Tools to calculate quartet concordance factors expected from a network under the coalescent model are provided in package QGoF: see its documentation about expected concordance factors.
To calculate quartet concordance factors observed in data, one option is to count the number of gene trees that display each quartet, using countquartetsintrees
and tablequartetCF
.
In the example below, the 4th gene tree is missing taxon A, and the 6th gene tree has a polytomies (unresolved ABE clade), such as if a branch of low support was collapsed. The number of genes underlying each quartet is captured in the table below.

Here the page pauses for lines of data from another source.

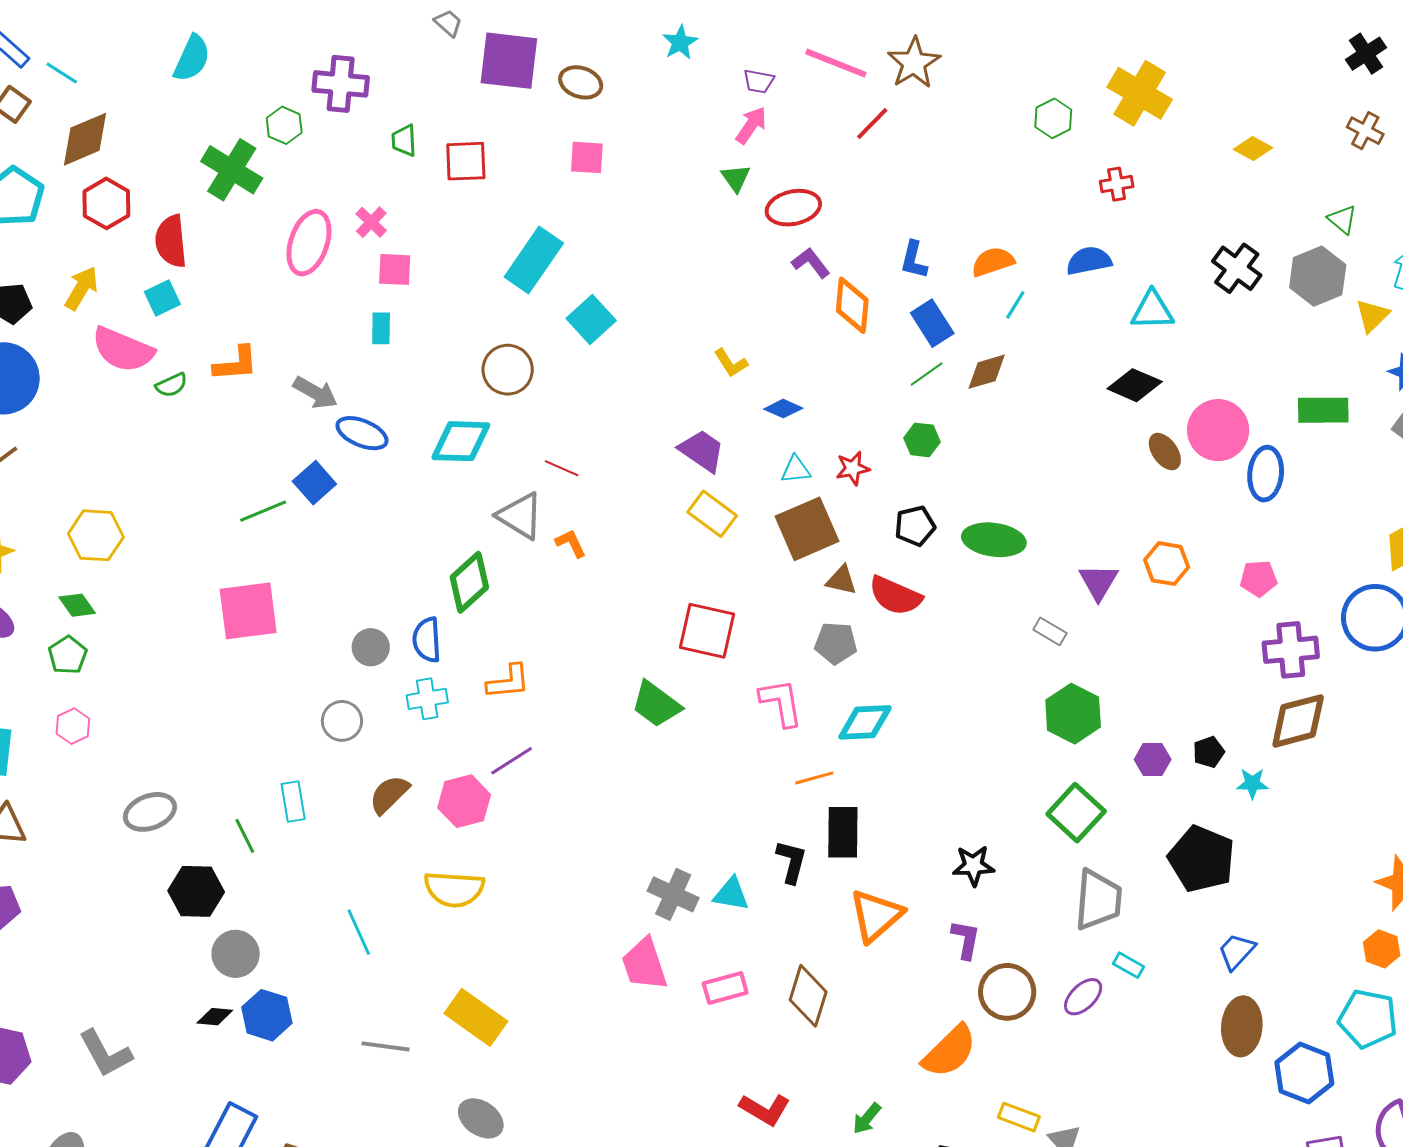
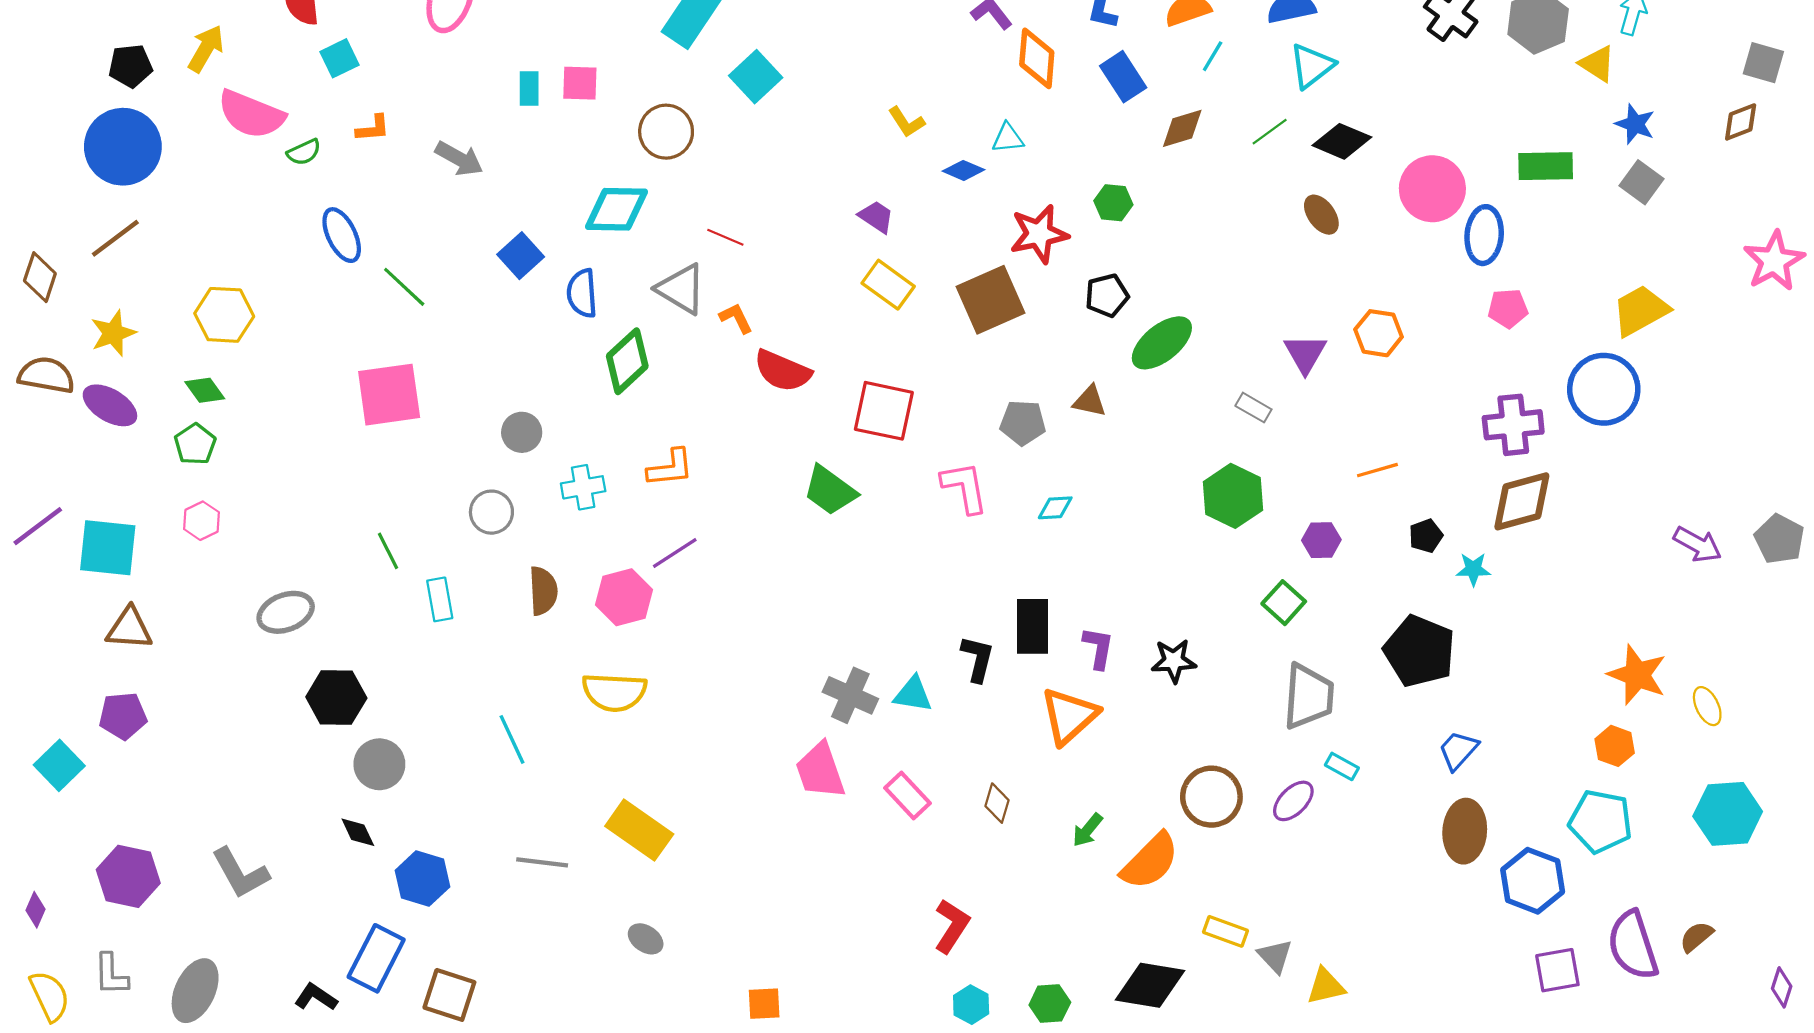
pink square: (395, 269) -> (580, 83), moved
cyan square: (162, 298) -> (340, 58), moved
cyan triangle: (1152, 310) -> (1312, 66), moved, turned -36
yellow triangle: (1372, 316) -> (1597, 64), turned -42
orange L-shape: (236, 364) -> (373, 128), size x0.7
green line: (927, 374) -> (1270, 132), moved
blue ellipse: (362, 433) -> (342, 235), moved, turned 42
purple trapezoid: (702, 451) -> (876, 217), size x0.7
brown ellipse: (1165, 452) -> (1321, 215), moved
red star: (853, 468) -> (1039, 234), size x1.6
cyan triangle: (796, 470) -> (1008, 138), moved
blue square: (314, 483) -> (521, 256), moved
green line: (263, 511) -> (404, 287), turned 66
green ellipse: (994, 540) -> (1162, 343), moved, turned -46
pink pentagon: (1258, 579) -> (1508, 308), moved
brown triangle: (841, 580) -> (1090, 401), moved
red semicircle: (895, 596) -> (782, 371), moved
blue semicircle: (427, 640) -> (582, 293), moved
green hexagon: (1073, 714) -> (1233, 496), moved
cyan diamond: (865, 722) -> (1055, 508), size x0.6
purple hexagon: (1153, 759) -> (1321, 540), moved
orange line: (814, 778) -> (1377, 470), moved
brown semicircle: (389, 794) -> (543, 591), turned 132
green square: (1076, 813) -> (1284, 603), size x0.7
green line: (245, 836) -> (388, 551), moved
purple L-shape: (966, 939) -> (1098, 648), moved
pink rectangle: (725, 988) -> (908, 796), turned 63
brown diamond: (808, 996) -> (997, 803), size x0.6
blue hexagon: (267, 1015) -> (422, 879), moved
black diamond: (215, 1017) -> (358, 832), turned 60
red L-shape: (765, 1109) -> (952, 926), turned -87
gray ellipse: (481, 1118) -> (646, 939), size x0.7
green arrow: (867, 1118) -> (1087, 830), moved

julia> sixgenetrees_nwk = [ "(E,((A,B),(C,D)),O);","(((A,B),(C,D)),(E,O));","(A,B,((C,D),(E,O)));", "(B,((C,D),(E,O)));","((C,D),(A,(B,E)),O);","((C,D),(A,B,E),O);"];
julia> genetrees = readnewick.(sixgenetrees_nwk);
julia> q,t = countquartetsintrees(genetrees, showprogressbar=false);
julia> df = tablequartetCF(q,t) |> DataFrame
15×9 DataFrame Row │ qind t1 t2 t3 t4 CF12_34 CF13_24 CF14_23 ngenes │ Int64 String String String String Float64 Float64 Float64 Float64 ─────┼───────────────────────────────────────────────────────────────────────────── 1 │ 1 A B C D 1.0 0.0 0.0 5.0 2 │ 2 A B C E 0.75 0.25 0.0 4.0 3 │ 3 A B D E 0.75 0.25 0.0 4.0 4 │ 4 A C D E 0.0 0.0 1.0 5.0 5 │ 5 B C D E 0.0 0.0 1.0 6.0 6 │ 6 A B C O 1.0 0.0 0.0 5.0 7 │ 7 A B D O 1.0 0.0 0.0 5.0 8 │ 8 A C D O 0.0 0.0 1.0 5.0 9 │ 9 B C D O 0.0 0.0 1.0 6.0 10 │ 10 A B E O 0.75 0.0 0.25 4.0 11 │ 11 A C E O 0.6 0.4 0.0 5.0 12 │ 12 B C E O 0.666667 0.333333 0.0 6.0 13 │ 13 A D E O 0.6 0.4 0.0 5.0 14 │ 14 B D E O 0.666667 0.333333 0.0 6.0 15 │ 15 C D E O 1.0 0.0 0.0 6.0
If low-support branches are not collapsed, this counting method does not account for gene tree estimation error. (It biases concordance factors towards 1/3 for each resolution of a 4-taxon tree: lack of knowledge is mistaken as lack of concordance). Estimation error can be accounted for in a Bayesian framework: see PhyloUtilities for a pipeline.